The power of the HRA isn’t simply about courtrooms, and it has much to say even in times of austerity. Fast forward a few years to 2010, when the British Institute of Human Rights began our innovative project working with advocacy organisations empowering them to use human rights to support people using health and care services. One of the advocacy organisations, based in the Midlands, were working with a client in a very similar situation to Mrs Bernard.

 

‘Blabir’ was 48 when she suffered a major stroke which left her needing to use a wheelchair. Like Mrs Bernard, she was unable to access the top floor of the small council house she shared with her two teenage sons. The local authority refused to adapt her house saying that Balbir could strip-wash in the kitchen and use the commode in her living room, which had also become her bedroom. As Balbir had IBS, she had to rely on carers to come and empty the commode.
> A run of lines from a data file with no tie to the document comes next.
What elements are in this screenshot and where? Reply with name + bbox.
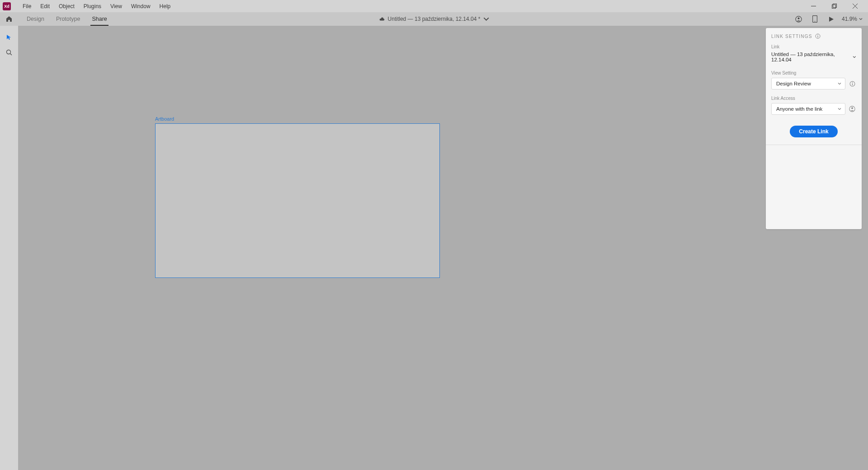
minimize-button[interactable] xyxy=(803,0,824,12)
device-icon xyxy=(812,15,817,23)
link-field-label: Link xyxy=(771,44,856,49)
link-value: Untitled — 13 października, 12.14.04 xyxy=(771,52,853,62)
artboard-label[interactable]: Artboard xyxy=(155,116,174,122)
chevron-down-icon xyxy=(853,55,856,59)
play-icon xyxy=(828,16,834,22)
menu-help[interactable]: Help xyxy=(155,0,175,12)
window-controls xyxy=(803,0,865,12)
menu-window[interactable]: Window xyxy=(127,0,155,12)
svg-rect-2 xyxy=(833,4,836,8)
select-icon xyxy=(6,34,12,40)
close-button[interactable] xyxy=(844,0,865,12)
tab-prototype[interactable]: Prototype xyxy=(50,12,86,26)
view-setting-info-button[interactable] xyxy=(848,80,856,88)
chevron-down-icon xyxy=(838,107,841,111)
select-tool[interactable] xyxy=(2,30,16,44)
panel-header: LINK SETTINGS xyxy=(766,28,862,42)
menu-file[interactable]: File xyxy=(18,0,36,12)
sub-header: Design Prototype Share Untitled — 13 paź… xyxy=(0,12,868,26)
svg-point-8 xyxy=(815,21,816,22)
view-setting-dropdown[interactable]: Design Review xyxy=(771,78,845,89)
view-setting-label: View Setting xyxy=(771,70,856,75)
view-setting-value: Design Review xyxy=(776,81,811,86)
panel-title: LINK SETTINGS xyxy=(771,34,812,39)
account-icon xyxy=(849,106,855,112)
svg-point-12 xyxy=(817,35,818,36)
document-title-text: Untitled — 13 października, 12.14.04 * xyxy=(388,16,481,22)
document-title[interactable]: Untitled — 13 października, 12.14.04 * xyxy=(379,16,490,22)
tab-share[interactable]: Share xyxy=(86,12,113,26)
menu-edit[interactable]: Edit xyxy=(36,0,54,12)
header-right: 41.9% xyxy=(791,12,868,26)
panel-bottom-spacer xyxy=(766,145,862,229)
info-icon xyxy=(849,81,855,87)
link-access-dropdown[interactable]: Anyone with the link xyxy=(771,103,845,115)
tab-design[interactable]: Design xyxy=(21,12,50,26)
svg-point-15 xyxy=(852,82,853,83)
home-button[interactable] xyxy=(0,12,18,26)
menu-bar: Xd File Edit Object Plugins View Window … xyxy=(0,0,868,12)
maximize-button[interactable] xyxy=(824,0,844,12)
cloud-icon xyxy=(379,16,385,22)
svg-point-6 xyxy=(798,17,800,19)
menu-plugins[interactable]: Plugins xyxy=(79,0,106,12)
svg-point-9 xyxy=(7,50,11,54)
svg-line-10 xyxy=(10,53,12,55)
menu-object[interactable]: Object xyxy=(54,0,79,12)
minimize-icon xyxy=(811,4,816,9)
artboard[interactable] xyxy=(155,123,440,278)
menu-view[interactable]: View xyxy=(106,0,127,12)
device-preview-button[interactable] xyxy=(807,12,823,26)
chevron-down-icon xyxy=(859,17,863,21)
access-settings-button[interactable] xyxy=(848,105,856,113)
panel-section-link: Link Untitled — 13 października, 12.14.0… xyxy=(766,42,862,69)
chevron-down-icon xyxy=(838,82,841,85)
zoom-control[interactable]: 41.9% xyxy=(840,16,864,22)
link-access-value: Anyone with the link xyxy=(776,106,822,112)
create-link-button[interactable]: Create Link xyxy=(790,126,837,137)
mode-tabs: Design Prototype Share xyxy=(21,12,113,26)
svg-point-18 xyxy=(851,107,853,109)
svg-rect-1 xyxy=(832,5,835,9)
link-dropdown[interactable]: Untitled — 13 października, 12.14.04 xyxy=(771,52,856,64)
app-logo: Xd xyxy=(3,2,11,10)
panel-section-view-setting: View Setting Design Review xyxy=(766,69,862,94)
home-icon xyxy=(5,15,13,23)
chevron-down-icon xyxy=(483,16,489,22)
account-button[interactable] xyxy=(791,12,807,26)
close-icon xyxy=(853,4,858,9)
info-icon[interactable] xyxy=(815,33,821,39)
link-access-label: Link Access xyxy=(771,96,856,101)
maximize-icon xyxy=(832,4,837,9)
left-toolbar xyxy=(0,26,18,470)
panel-section-link-access: Link Access Anyone with the link xyxy=(766,94,862,119)
account-icon xyxy=(795,16,802,23)
canvas-area[interactable]: Artboard xyxy=(18,26,868,470)
zoom-value: 41.9% xyxy=(842,16,857,22)
zoom-tool[interactable] xyxy=(2,46,16,59)
link-settings-panel: LINK SETTINGS Link Untitled — 13 paździe… xyxy=(766,28,862,229)
play-button[interactable] xyxy=(824,12,839,26)
zoom-icon xyxy=(6,49,12,56)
Balbir and her two sons lived like this for over a year until she got help from the local advocacy service who were working with BIHR. After receiving human rights training from BIHR, Balbir’s advocate supported her to write a letter to the local authority explaining that she thought her living conditions were humiliating and in danger of breaching her right to be free from degrading treatment (protected by Article 3 of the HRA). As a result, the local authority carried out an assessment and adaptations were made to her home, including building an accessible downstairs bathroom with shower.

 

Balbir’s story shows the power of the HRA to make a real difference to people’s lives in those “small places, close to home” (to quote one of my human rights heroes, Eleanor Roosevelt). We don’t need to be lawyers to use this piece of law. Thanks to very clever drafting, the duty on public officials to respect and protect our rights means that we can all use the language of human rights in our “small places” to discuss problems with our public services and negotiate solutions. There was no magic wand in Balbir’s case, and no new house plucked from thin air; it was about making sure the local authority knew the detrimental impact of their decision on her day-to-day life, that they had a duty to act and finding a practical solution to protect her rights. That’s what the HRA gives us; that’s how we can all use it.